Sunday, January 27, 2013

Chicken Pot Pie

This may seem like the simplest thing in the world...and it is...if you know how to do it.  For the very young woman that was intently watching me get groceries this morning, I apologize for the nervous glances and I'm glad you finally spoke to me.  I'm happy to share what I'm cooking, I just didn't know why I was so all mighty interesting late Sunday morning! 

2 cups of cooked and cubed chicken (no skin)
1 can cream of chicken soup
2 cans of mixed vegetables (drain well)
1 frozen deep dish pie crust
1 rolled pastry pie crust
salt and pepper to taste

Pre-heat oven to 350*.  Bake empty pie shells for 10 - 12 minutes to set the bottom crust.  Drain vegetables.  Mix with chopped chicken (I just grill extra one night and chop it after dinner.  It freezes well and I have it on hand when needed.)  Add cream of chicken soup, salt and pepper to taste.  Pour mixture into bottom pie shell.  Unroll pastry crust and turn edges under to make them even with the bottom crust.  Crimp edges with a fork and cut small slits in the top to vent the steam.  Bake at 350* for 50 - 60 minutes or until top crust is lightly golden.
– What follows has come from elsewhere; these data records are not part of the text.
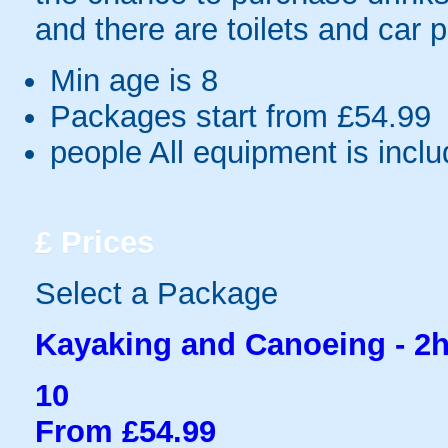
and there are toilets and car pa
Min age is
8
Packages start from £54.99
people
All equipment is incl
£
Prices
Select a Package
Kayaking and Canoeing - 2h
10
From £54.99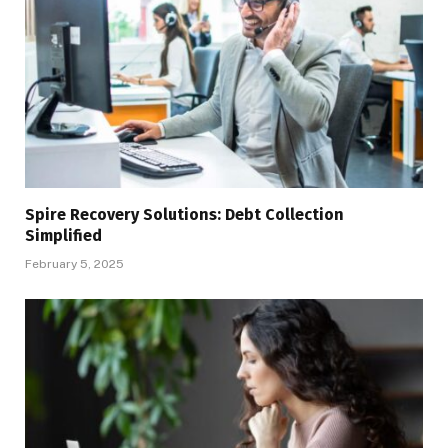
Spire Recovery Solutions: Debt Collection
Simplified
February 5, 2025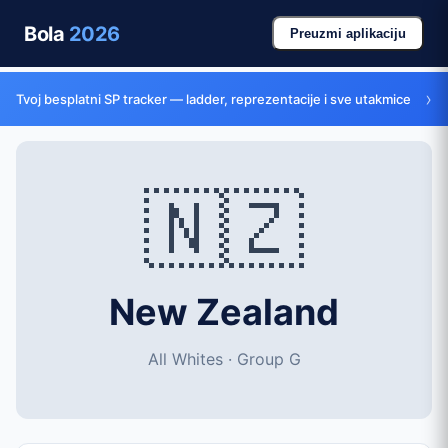
Bola
2026
Preuzmi aplikaciju
›
Tvoj besplatni SP tracker — ladder, reprezentacije i sve utakmice
🇳🇿
New Zealand
All Whites · Group G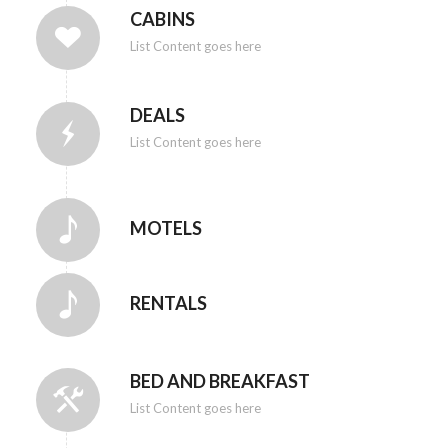
CABINS
List Content goes here
DEALS
List Content goes here
MOTELS
RENTALS
BED AND BREAKFAST
List Content goes here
I hope this helps the young lady that wanted to make something simple and economical to surprise her family on a cold winter Sunday.  Serve with a salad and fresh baked bread.  I'm adding brownies for dessert. Warm and Snugly Comfort Food!  Enjoy!

Monday, January 21, 2013

Hashbrown Potato Soup in a Crockpot

Today I want something warm and I'm trying a new short cut recipe for Potato Soup. 

1 bag frozen hash browns
2 (14oz) cans chicken broth
1 can cream of chicken soup
1/2 c chopped onion
1/3tsp black pepper

Combine ingredients and cook in crock pot on low for 5hours. Stir in 8oz block of cream cheese, cook 30 minutes, stir occasionally.  Garnish with shredded cheese, bacon bits and some scallions.  Serve with warm bread and snuggle in.

Carmel Butter Pecan Cake


It's taken me a few weeks to get back to posting but this is the last cake that I made for my dear friend Mrs. Knapp and her wonderful family.  We will miss her dearly but this was her favorite cake and there was barely a crumb or a nut left!
1 1/2 cups chopped pecans
1 cup butter
2 1/4 cups all-purpose flour
3/4 cup granulated sugar
1/2 cup light brown sugar, firmly packed
1 tablespoon baking powder
1 teaspoon salt
1 cup milk
1 teaspoon vanilla
3 eggs
In  saucepan over medium low heat, brown pecans in butter until butter is lightly browned; stir constantly. Drain browned butter into a measuring cup; set aside.
In a large mixing bowl combine flour, sugar, brown sugar, and baking powder, salt, milk, vanilla, eggs, and 1/2 cup of the browned butter. Beat for about 2 minutes. Stir in 3/4 cup of the chopped pecans.

Pour batter into two greased and floured 8- or 9-inch round layer cake pans. Bake at 350° for 25 to 30 minutes, or until toothpick comes out clean when inserted in center. Cool for 5 minutes; remove from pans and cool thoroughly before frosting.